Ricerca e innovazione sono preziosi alleati nel contribuire a migliorare la situazione delle acque reflue in Italia. A questo proposito, è stato avviato il progetto europeo FIT4REUSE di cui fanno parte Ispra, Università di Bologna e l’Università Politecnica delle Marche. Il progetto nasce per fornire modalità di approvvigionamento idrico sicure, sostenibili e accettate per il bacino del Mediterraneo, sfruttando risorse idriche non convenzionali. In questo senso, si parte dalla convinzione che le acque reflue trattate e l’acqua desalinizzata possono contribuire a compensare il divario tra la domanda e l’offerta di acqua per l’agricoltura e a fornire acqua di qualità costante durante tutto l’anno. Per questo FIT4REUSE si concentrerà su tecnologie di trattamento innovative, sostenibili e sicure e sull’uso delle acque reflue trattate e dell’acqua desalinizzata in agricoltura e per la ricarica delle falde acquifere.

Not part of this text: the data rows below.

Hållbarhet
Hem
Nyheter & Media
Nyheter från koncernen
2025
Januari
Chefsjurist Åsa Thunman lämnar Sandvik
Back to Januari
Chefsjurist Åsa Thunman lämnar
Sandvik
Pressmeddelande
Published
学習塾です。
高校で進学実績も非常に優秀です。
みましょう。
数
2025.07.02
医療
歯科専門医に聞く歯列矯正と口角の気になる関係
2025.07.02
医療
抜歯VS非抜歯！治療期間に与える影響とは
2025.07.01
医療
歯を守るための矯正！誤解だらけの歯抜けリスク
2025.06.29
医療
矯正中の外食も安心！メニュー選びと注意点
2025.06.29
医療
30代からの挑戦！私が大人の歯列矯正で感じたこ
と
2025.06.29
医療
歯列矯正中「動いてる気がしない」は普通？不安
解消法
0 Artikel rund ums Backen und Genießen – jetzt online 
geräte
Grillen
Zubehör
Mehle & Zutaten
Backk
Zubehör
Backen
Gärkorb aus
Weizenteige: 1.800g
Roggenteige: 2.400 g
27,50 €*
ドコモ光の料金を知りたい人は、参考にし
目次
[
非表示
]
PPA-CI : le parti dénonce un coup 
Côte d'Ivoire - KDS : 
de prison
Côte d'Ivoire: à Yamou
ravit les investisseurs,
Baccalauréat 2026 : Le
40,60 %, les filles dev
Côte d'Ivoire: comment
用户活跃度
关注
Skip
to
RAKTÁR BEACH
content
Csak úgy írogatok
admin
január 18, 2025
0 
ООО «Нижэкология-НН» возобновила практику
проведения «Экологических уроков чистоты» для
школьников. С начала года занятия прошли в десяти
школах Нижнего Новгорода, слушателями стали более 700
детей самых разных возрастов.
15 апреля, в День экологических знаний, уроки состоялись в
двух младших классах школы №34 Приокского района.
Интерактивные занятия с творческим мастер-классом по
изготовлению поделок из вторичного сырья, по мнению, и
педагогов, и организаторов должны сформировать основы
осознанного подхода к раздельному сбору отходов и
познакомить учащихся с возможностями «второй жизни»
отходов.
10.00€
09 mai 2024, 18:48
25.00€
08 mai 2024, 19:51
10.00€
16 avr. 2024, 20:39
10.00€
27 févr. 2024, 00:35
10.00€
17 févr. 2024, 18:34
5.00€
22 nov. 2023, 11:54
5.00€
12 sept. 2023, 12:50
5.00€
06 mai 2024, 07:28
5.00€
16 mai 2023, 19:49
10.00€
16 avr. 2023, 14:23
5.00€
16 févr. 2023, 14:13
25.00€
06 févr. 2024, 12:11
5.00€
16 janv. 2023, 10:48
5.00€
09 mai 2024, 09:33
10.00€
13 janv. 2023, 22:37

Un altro progetto innovativo è SynBioS (Syngas Biological Storage), avviato da Hera – con un investimento di circa 10 milioni di euro – e che entrerà in esercizio nel 2023. Si tratta di un impianto “power to gas” che intende convertire energia elettrica rinnovabile e acque reflue in idrogeno verde e, poi, in biometano.

Ubicato a Bologna Corticella all’interno del più grande depuratore fra quelli gestiti per bacino di utenza servito, l’impianto SynBioS, una volta a regime, grazie a una potenzialità di 1 MW, potrà produrre circa 190 Nm3/h di green gas, evitando l’emissione in atmosfera di circa 50 Nm3/h di anidride carbonica.